I’m a long-time music lover, but even before making the switch from MTB to cycle touring, I realized that cycling with headphones just isn’t for me. Whether they are in-ear buds or simply cover the ear, I was never able to find that happy medium where I could hear my music while still picking up on normal audio queues. I’ve learned over the years that out in the world, on the road or off, such sounds can be critical to one’s ability to remain alive and uninjured. Safety-wise, I just can’t justify deafening myself to such stimuli. I’m also not the type of person who blasts music over regular speakers while out on the trail. Call me old-fashioned, but I consider it bad form to inflict my musical tastes on others without their consent. I also listen to a wide range of music, including some with language which is altogether inappropriate for children.
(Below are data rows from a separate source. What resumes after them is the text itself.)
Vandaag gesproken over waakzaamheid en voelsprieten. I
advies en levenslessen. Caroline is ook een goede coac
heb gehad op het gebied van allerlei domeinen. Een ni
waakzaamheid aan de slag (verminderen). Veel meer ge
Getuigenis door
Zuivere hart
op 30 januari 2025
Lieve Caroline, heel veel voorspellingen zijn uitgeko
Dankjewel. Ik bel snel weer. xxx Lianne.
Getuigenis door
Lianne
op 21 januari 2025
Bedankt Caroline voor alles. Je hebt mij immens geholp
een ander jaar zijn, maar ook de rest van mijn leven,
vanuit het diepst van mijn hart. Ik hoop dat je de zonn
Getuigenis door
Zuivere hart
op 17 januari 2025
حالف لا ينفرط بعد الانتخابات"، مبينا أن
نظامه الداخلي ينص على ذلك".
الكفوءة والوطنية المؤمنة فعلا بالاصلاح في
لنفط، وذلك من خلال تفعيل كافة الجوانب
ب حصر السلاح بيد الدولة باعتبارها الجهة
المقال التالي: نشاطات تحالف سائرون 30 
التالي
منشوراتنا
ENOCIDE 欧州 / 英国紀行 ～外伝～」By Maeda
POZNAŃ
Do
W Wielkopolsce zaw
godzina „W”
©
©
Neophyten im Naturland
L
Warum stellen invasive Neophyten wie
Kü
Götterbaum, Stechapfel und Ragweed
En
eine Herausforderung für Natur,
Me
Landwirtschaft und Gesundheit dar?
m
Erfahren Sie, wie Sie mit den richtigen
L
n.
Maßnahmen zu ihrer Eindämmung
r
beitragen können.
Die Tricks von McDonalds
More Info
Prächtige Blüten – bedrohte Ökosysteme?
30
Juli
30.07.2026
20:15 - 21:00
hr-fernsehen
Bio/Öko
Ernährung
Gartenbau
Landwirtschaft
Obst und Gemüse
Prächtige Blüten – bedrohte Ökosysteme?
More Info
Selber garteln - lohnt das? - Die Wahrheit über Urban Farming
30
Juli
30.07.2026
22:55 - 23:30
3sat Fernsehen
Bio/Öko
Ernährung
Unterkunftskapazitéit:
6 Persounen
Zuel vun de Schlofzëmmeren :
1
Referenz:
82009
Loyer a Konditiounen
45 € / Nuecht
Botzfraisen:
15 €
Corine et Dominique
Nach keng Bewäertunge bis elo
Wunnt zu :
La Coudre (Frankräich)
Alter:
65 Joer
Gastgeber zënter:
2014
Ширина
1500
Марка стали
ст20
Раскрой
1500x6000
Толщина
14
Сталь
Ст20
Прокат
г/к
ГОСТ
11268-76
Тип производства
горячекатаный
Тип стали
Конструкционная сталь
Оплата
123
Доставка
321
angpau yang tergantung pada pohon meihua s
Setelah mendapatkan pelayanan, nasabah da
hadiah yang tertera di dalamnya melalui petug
Until recently, all that has meant no music for me while in the saddle. I’d considered the issue settled for years. Then one day, I logged into my favorite cycling forum and noticed an ad for O-tus Safe Sounds Helmet Speakers. I went to their site. They get it. Earbuds and bicycles are not a safe combination. O-tus helmet speakers are not earbuds. They are external speakers, but so small and mounted so close to the ear that they may be used without risk of sharing one’s music with every passer-by. It’s bad enough when people in cars do that. My interest spiked, but I saw potential problems.
I ride a touring bike, which is currently outfitted with Nokian studded tires claimed to be equal to any frozen conditions short of outright singletrack. They mount 240 carbide studs per tire, thus making a good bit of noise on dry pavement, especially when aired-down for traction on compacted snow and ice. Better yet, the tread pattern is quite aggressive for better traction in inclement conditions. That means a significant hum on dry pavement at any speed over 10-12 mph. Finally, when it’s colder, I wear an insulated beanie under my helmet, over my ears. When temps drop further, I add a balaclava under the beanie. While neither cuts ambient sound a lot, both do make a noticeable difference. With all this, I frankly didn’t have high hopes for O-tus’ helmet speakers during the cold season. Between the noise of my tire’s studs and aggressive tread, and the muffling effect of my cozy headgear, I figured the speakers might end up being a summertime-only item. Happily, I was completely mistaken.
The O-tus’ speakers are designed to mount to one’s helmet using an innovative successor to hook-and-loop fasteners. O-tus calls them ‘lock rectangles’ or ‘dual lock’. Unlike hook-and-loop fasteners, these don’t require two dissimilar materials to work – the fasteners are all the same and snap easily and securely together while remaining easy to separate when desired. A powerful adhesive on the reverse enables easy mounting. The speakers themselves come with the dual lock material already attached. The kit includes enough additional adhesive patches to mount the speakers and an MP3 player on two different helmets. Additional installation kits and other accessories are available from O-tus if needed.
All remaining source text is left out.